- Region: Florida, New York, Pennsylvania, and Tennessee
- Founder: John J. Humphreys
- Origin: 1966 St. Petersburg, Florida
- Branched from: Old Roman Catholic Church in England and America
- Congregations: 6
- Members: Unknown
- Official website: caer-glow.rosarychurch.net

= Canonical Old Roman Catholic Church =

Small Christian denomination

The Canonical Old Roman Catholic Church is a small Christian denomination founded in the 1960s.

It was formed in reaction to some of the changes instituted by the Roman Catholic Church as a result of the Second Vatican Council.

==Description==
In 1966, Anthony Girandola, a Roman Catholic priest, announced that he was married, had been married for some time, and intended to remain both a married man and a Roman Catholic priest. After making his statement regarding his lack of adherence to the clerical celibacy rule of the Roman Catholic Church, he found that he could not find a Roman Catholic church to function in. He then started to organize his own church in Saint Petersburg, Florida.

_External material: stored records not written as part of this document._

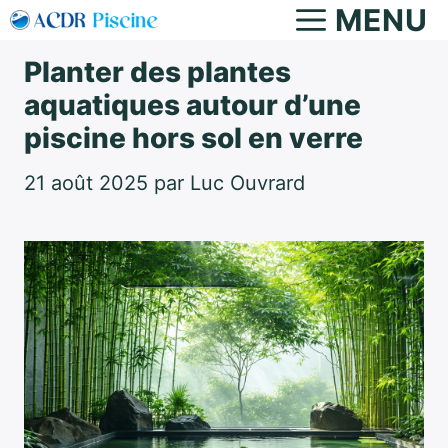
Aller
MENU
au
Planter des plantes
contenu
aquatiques autour d’une
piscine hors sol en verre
21 août 2025
par
Luc Ouvrard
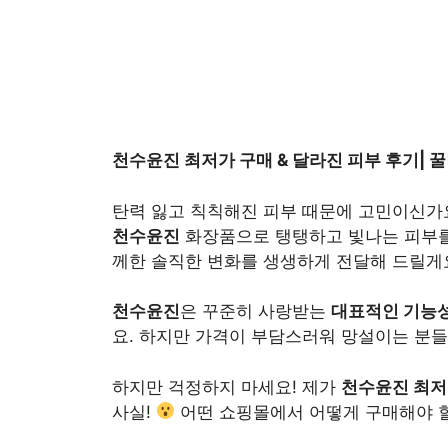
천수윤진 최저가 구매 & 달라진 피부 후기| 
탄력 잃고 칙칙해진 피부 때문에 고민이신가
천수윤진
화장품으로 탱탱하고 빛나는 피부를
께한 솔직한 변화를 생생하게 전달해 드릴게
천수윤진
은 꾸준히 사랑받는
대표적인 기능
요. 하지만 가격이 부담스러워 망설이는 분들
하지만 걱정하지 마세요! 제가
천수윤진 최저
사실!
어떤 쇼핑몰에서 어떻게 구매해야 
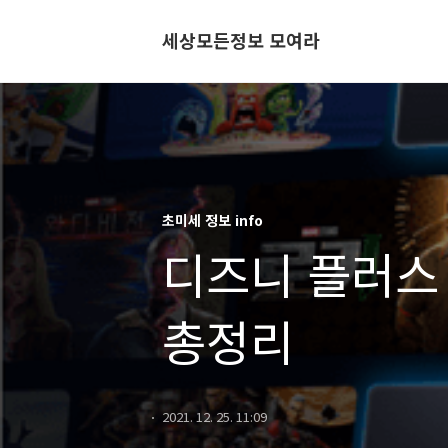
세상모든정보 모여라
초미세 정보 info
디즈니 플러스
총정리
2021. 12. 25. 11:09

Girandola became a celebrity, and found that the demands on his time as such increased, limiting the amount of pastoral work he could perform. He thus ordained one of his church members, John J. Humphreys, as a priest to help deal with his pastoral duties. Humphreys left the new church shortly thereafter, forming Our Lady of Good Hope Old Roman Catholic Church under the jurisdiction of Archbishop Richard Arthur Marchenna. Humphreys served as that group's vicar general for several years, until Marchenna ordained Robert Clement as a bishop of the Eucharistic Catholic Church, a church perceived as having a pro-homosexual orientation. Marchenna was then excommunicated by Gerard George Shelley, who, as primate of the Old Catholic Church in England and America, saw himself as Marchenna's superior. Father Humphreys was then himself consecrated as a bishop by Shelley, and formed the Historical and Canonical Old Roman Catholic Church to be Shelley's North American jurisdiction.

After Shelley's death in 1980, Michael Farrell, whom Humphrey's had made a bishop in 1981, succeeded Shelley, only to resign himself shortly thereafter, to be replaced by Emile Rodriguez y Fairfield, the pastor of a small church in East Los Angeles who had been ordained by the Mexican National Catholic Church. Fairfield himself left the position in 1983. He was one of three bishops of the Mexican National Catholic Church line and left to become the leader of that church. The following year, in 1984, Humphreys himself was elected primate of the church.